Le nombre réduit des médecins spécialistes compromet le traitement

lundi 14 novembre 2016 à 18:25
Source de l'article : Horizons-dz.com

Depuis 1995, l’Algérie a mis en place des Maisons des diabétiques pour une prise en charge pluridisciplinaire des malades. Pour la seule wilaya d’Alger, on dénombre cinq Maisons renforcées par 13 polycliniques. Toutefois, la qualité de la prise en charge fait défaut devant l’inadéquation du nombre des malades et celui des diabétologues.
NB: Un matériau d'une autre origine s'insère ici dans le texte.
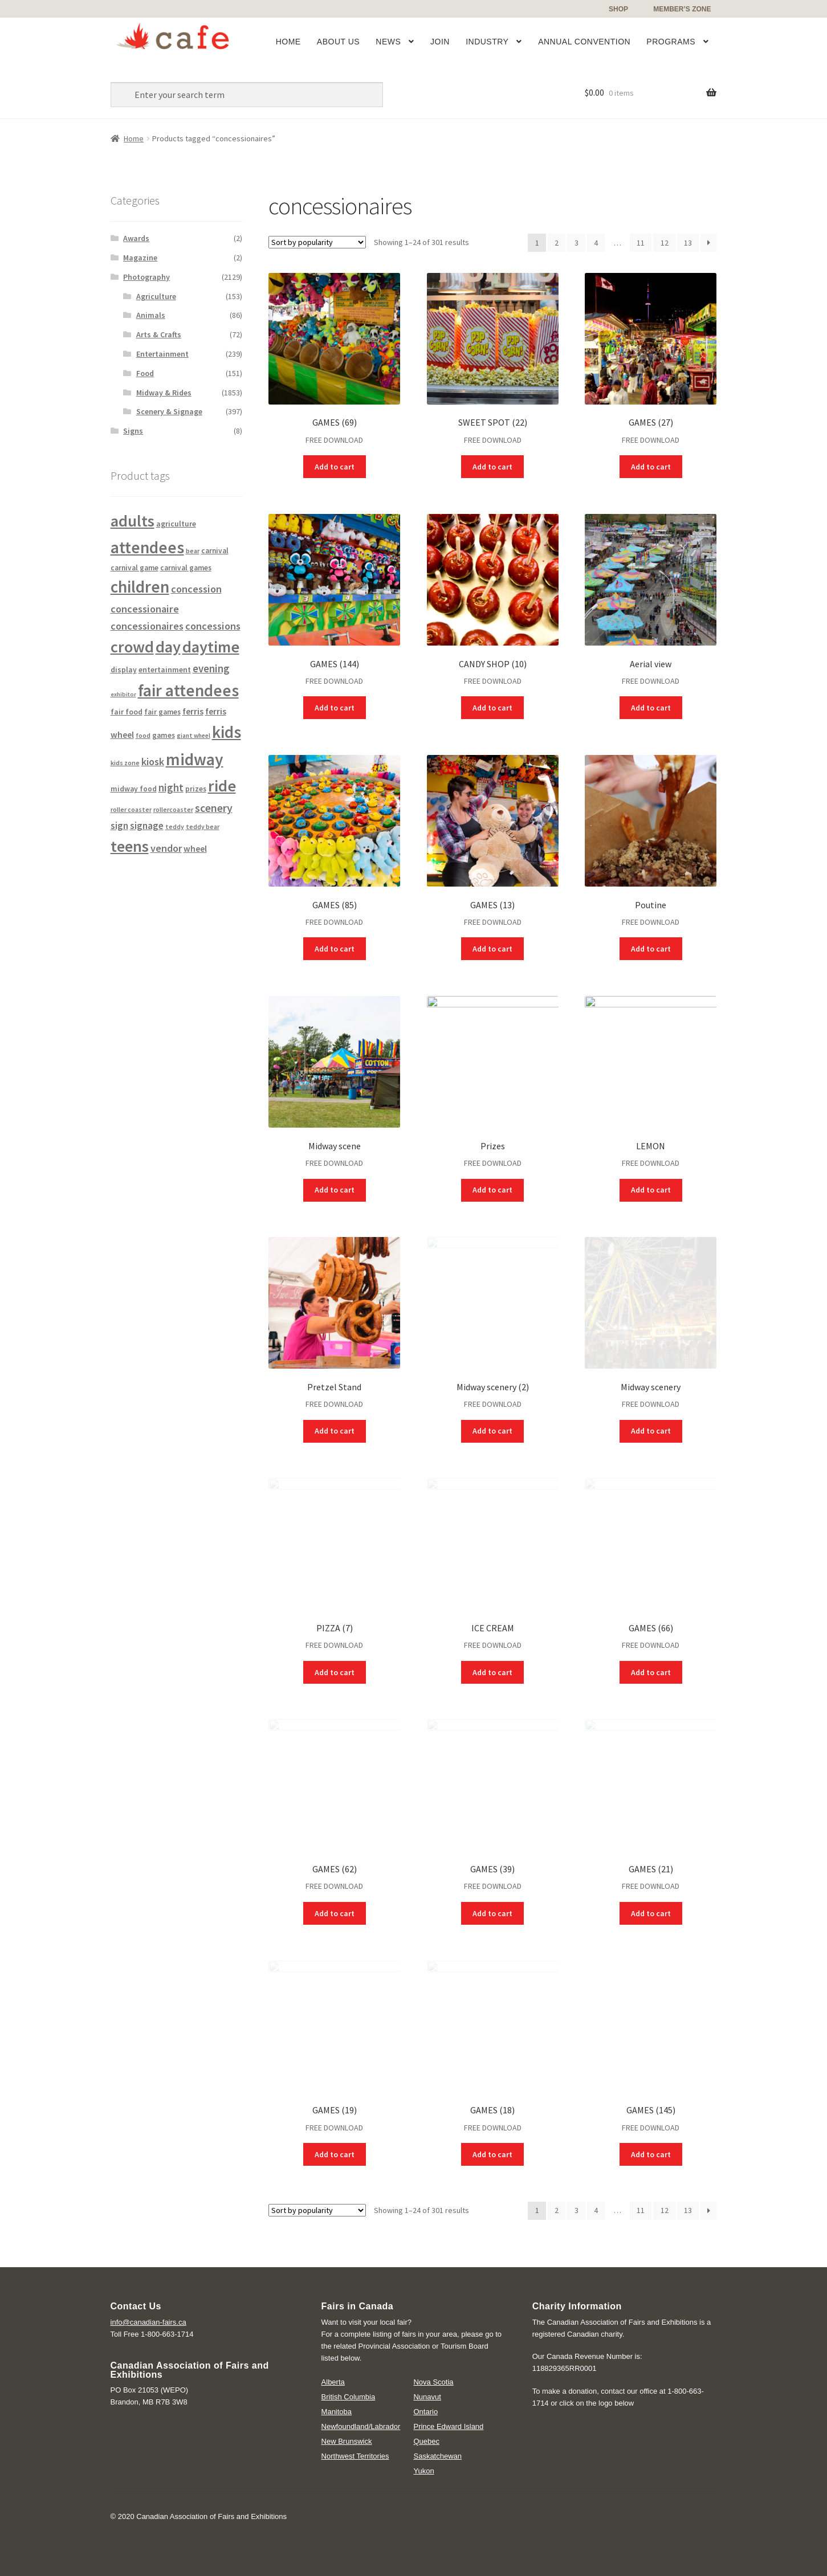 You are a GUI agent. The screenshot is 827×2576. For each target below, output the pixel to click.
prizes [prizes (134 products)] (195, 789)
C’est le constat qu’a fait le Dr Abdelhafid Habitouche, médecin coordinateur de la Maisons des diabétiques du Ruisseau. Intervenant, hier, au forum d’El Moudjahid dans le cadre de la célébration de la Journée mondiale du diabète, le Dr Habitouche dira que le nombre élevé de malades influe négativement sur la qualité des soins dispensés. Conséquence : les rendez-vous sont très éloignés.

L’intervenant soutient que « le staff médical constitué de 24 diabétologues, dont 6 de la santé publique, arrive difficilement à répondre aux attentes des patients. Nous sommes passés de 5.000 malades en 1995 à 20.000 aujourd’hui ». Cette réalité révèle aussi l’augmentation exponentielle du nombre des diabétiques en Algérie.

Cette augmentation est même inquiétante, puisque 10% de la population est devenue diabétique, soit 4,5 millions de personnes dont de plus en plus de jeunes qui souffrent de diabète de type 2. Revenant aux facteurs déclenchants de la pathologie, outre le facteur héréditaire, le Dr Habitouche soutient que l’alimentation est un facteur aggravant. Les Algériens ont délaissé le régime méditerranéen pour celui de l’Occident, plus gras et plus sucré. Ceci en plus de la sédentarisation et le manque de pratique de sport. Il ajoutera que « cette pathologie de type 1, 2 et gestationnelle est incurable, mais traitable.

Il suffit de respecter le traitement et les conseils donnés pour éviter les complications ». Ces dernières sont légion chez les patients récalcitrants, puisque des cas de métropathie, de rétinopathie ou de pied diabétique sont enregistrés. Selon le même docteur, « des complications majeures mortelles surviennent également et les décès subits de jeunes personnes sont la preuve de la dangerosité de la maladie ».

Le président de l’Association des diabétiques de la wilaya d’Alger, Fayçal Ouhadda, a, de son côté, souligné que le malade doit être le centre d’intérêt de l’approche médicale. L’Association que préside Ouhadda compte 30.000 adhérents et son objectif est de « mener des journées de sensibilisation auprès des non-diabétiques pour prévenir cette maladie ». Comme elle a appelé les diabétiques à se conformer à un régime équilibré, au respect des règles de nutrition saine qui est la base du traitement, puisqu’il permet de préserver l’équilibre du taux de glucose dans le sang.